At around 1:00 pm I was taken from my cell to a room where a closed-circuit television system had me appearing on a screen along with the Justice of the Peace, Legal Aid defence counsel, and a Crown prosecutor. The Crown and defence presented a joint submission for my immediate release, which was granted.
Naively, I hoped that there would be some better waiting area for me, now that I had been formally declared a free man. No such luck. Back to my cell I was taken, to wait another hour and a half for the court to fax the official release documents to the jail. At about 2:30 pm I was finally taken from my cell back to the place where I had turned in my wedding band, phone, coat, belt and shoes. Getting my possessions back and signing documents took another 15 minutes or so.
I was escorted out of the facility by a policeman at 2:45 pm on Saturday December 31, free to spend New Year’s Eve with my family. Shortly thereafter, I was met by a colleague who recorded a short video on his cell phone, now posted here.
I drove back home and was thrilled to be reunited with my wife and kids. These events were very hard on them, especially for the younger children.

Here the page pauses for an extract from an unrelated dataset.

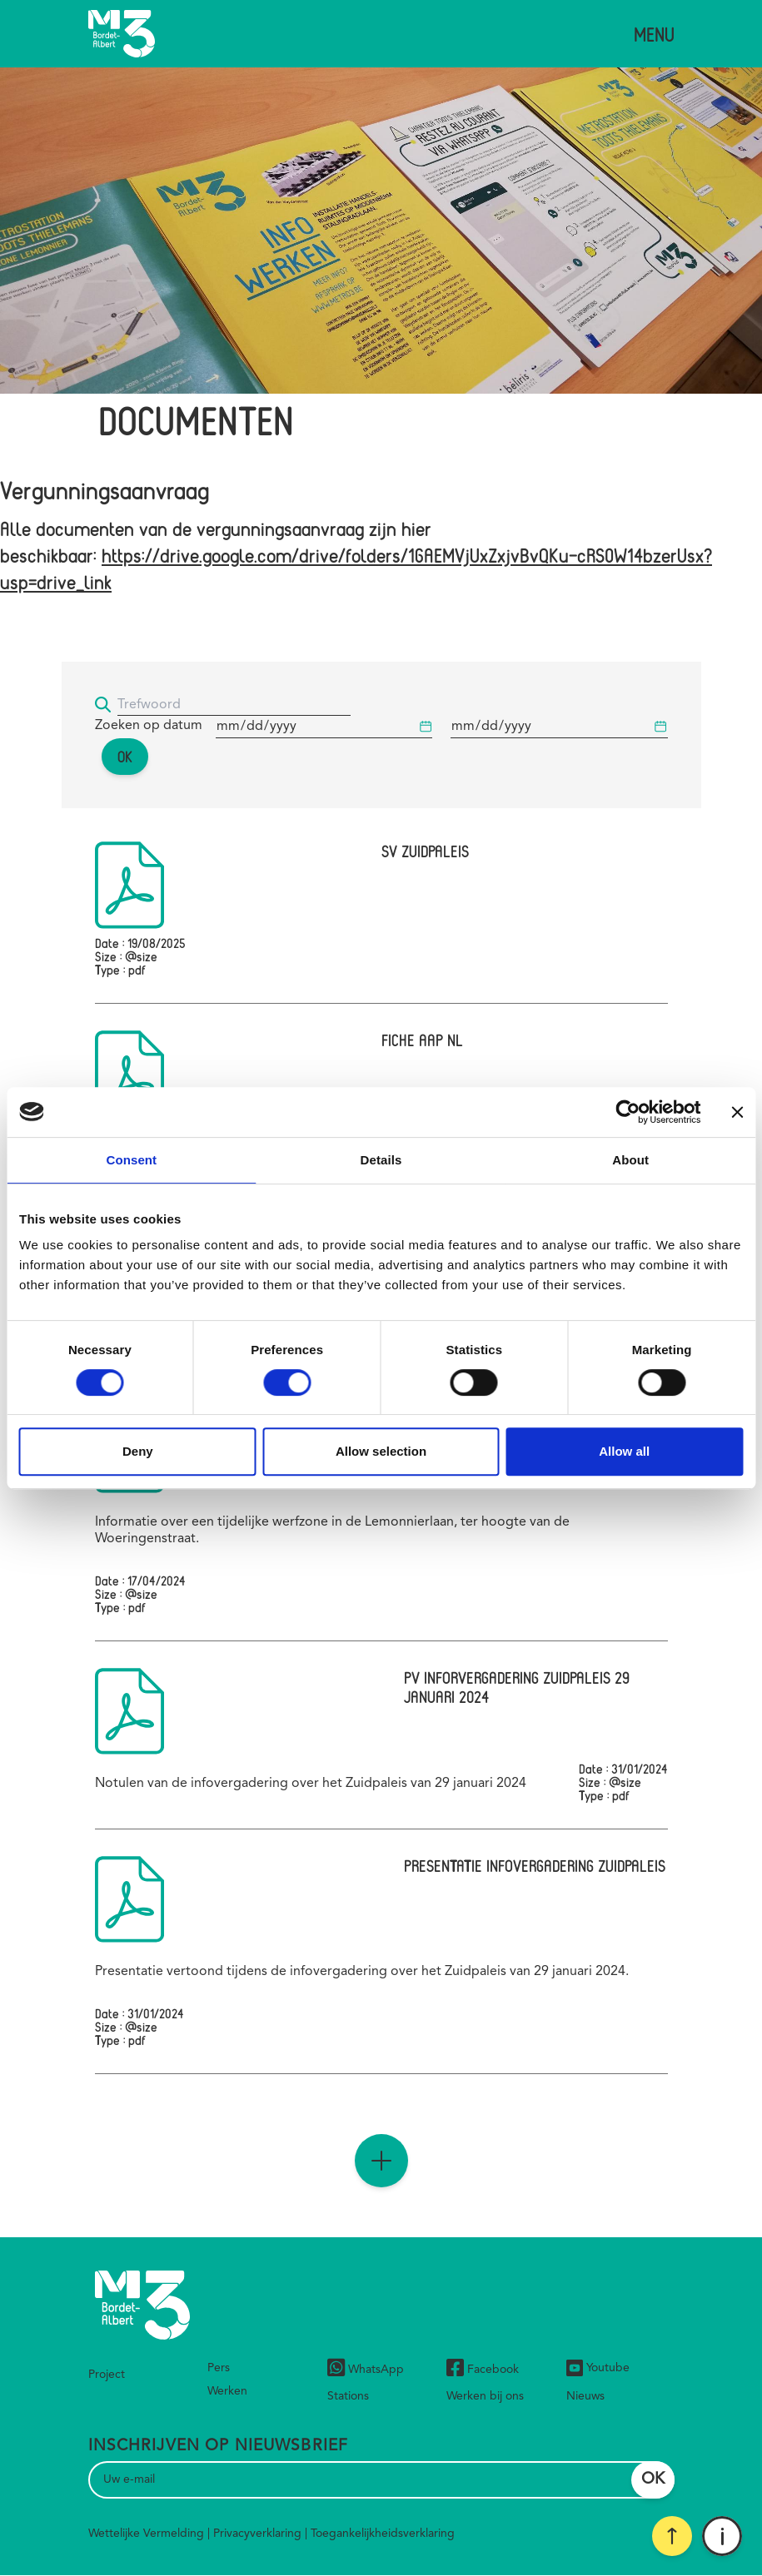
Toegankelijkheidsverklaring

Never in my life have I appreciated a mattress as much as I did when I went to bed that night.
Since Google reviews are all the rage these days, I should say that the staff at this jail were polite, professional and as friendly as possible considering the circumstances. Also, my computer is working just fine, even after its overnight stay in a very cold car on a Calgary winter night.
I am not intimidated by this experience. I will continue to advocate for the return of our Charter rights and freedoms which were taken away from us in March of 2020.